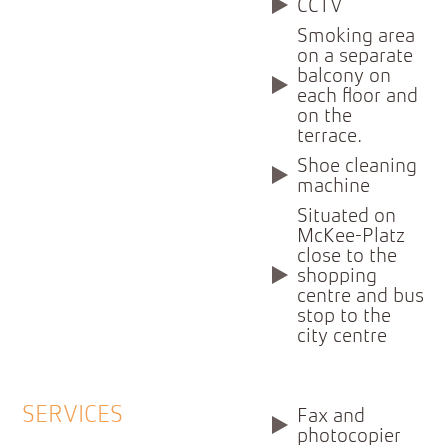
CCTV
Smoking area
on a separate
balcony on
each floor and
on the
terrace.
Shoe cleaning
machine
Situated on
McKee-Platz
close to the
shopping
centre and bus
stop to the
city centre
SERVICES
Fax and
photocopier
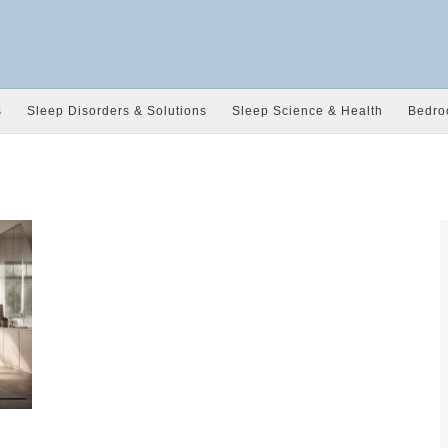
s
Sleep Disorders & Solutions
Sleep Science & Health
Bedro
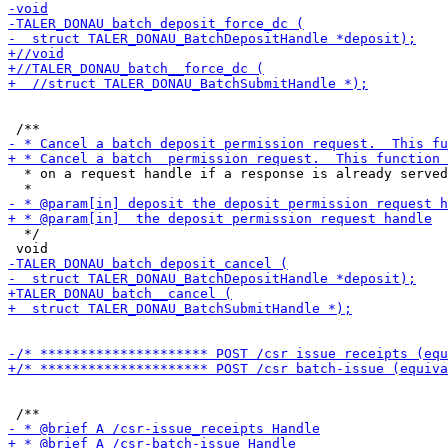
  * on a request handle if a response is already served
  */
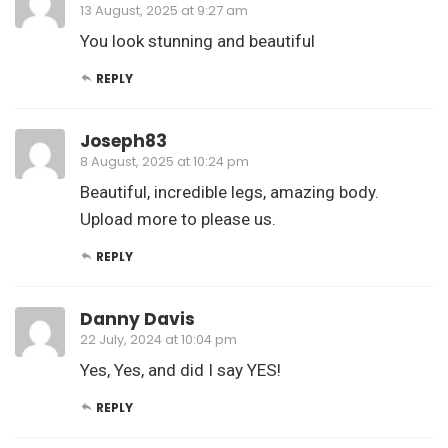
13 August, 2025 at 9:27 am
You look stunning and beautiful
REPLY
Joseph83
8 August, 2025 at 10:24 pm
Beautiful, incredible legs, amazing body.
Upload more to please us.
REPLY
Danny Davis
22 July, 2024 at 10:04 pm
Yes, Yes, and did I say YES!
REPLY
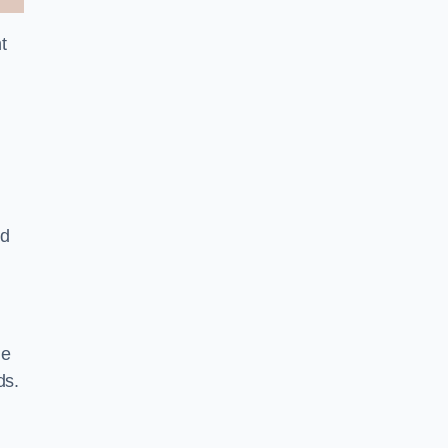
t
nd
le
ds.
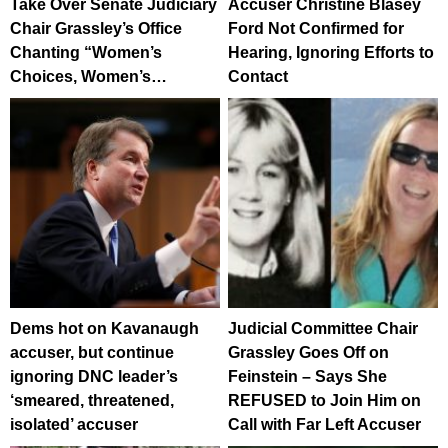
Take Over Senate Judiciary
Accuser Christine Blasey
Chair Grassley’s Office
Ford Not Confirmed for
Chanting “Women’s
Hearing, Ignoring Efforts to
Choices, Women’s…
Contact
Dems hot on Kavanaugh
Judicial Committee Chair
accuser, but continue
Grassley Goes Off on
ignoring DNC leader’s
Feinstein – Says She
‘smeared, threatened,
REFUSED to Join Him on
isolated’ accuser
Call with Far Left Accuser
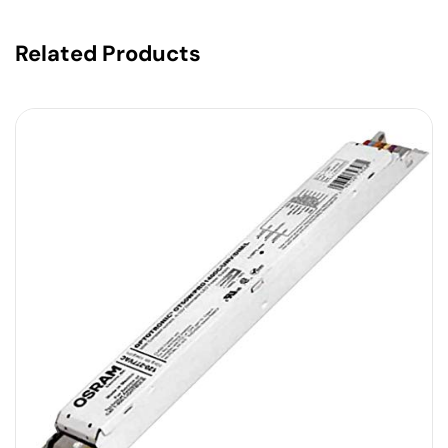
Related Products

**Exercise description**
Your answer should be each line of the data that contains the word "August", copied as it stands.

**Task result**
13 August, 2025 at 9:27 am
8 August, 2025 at 10:24 pm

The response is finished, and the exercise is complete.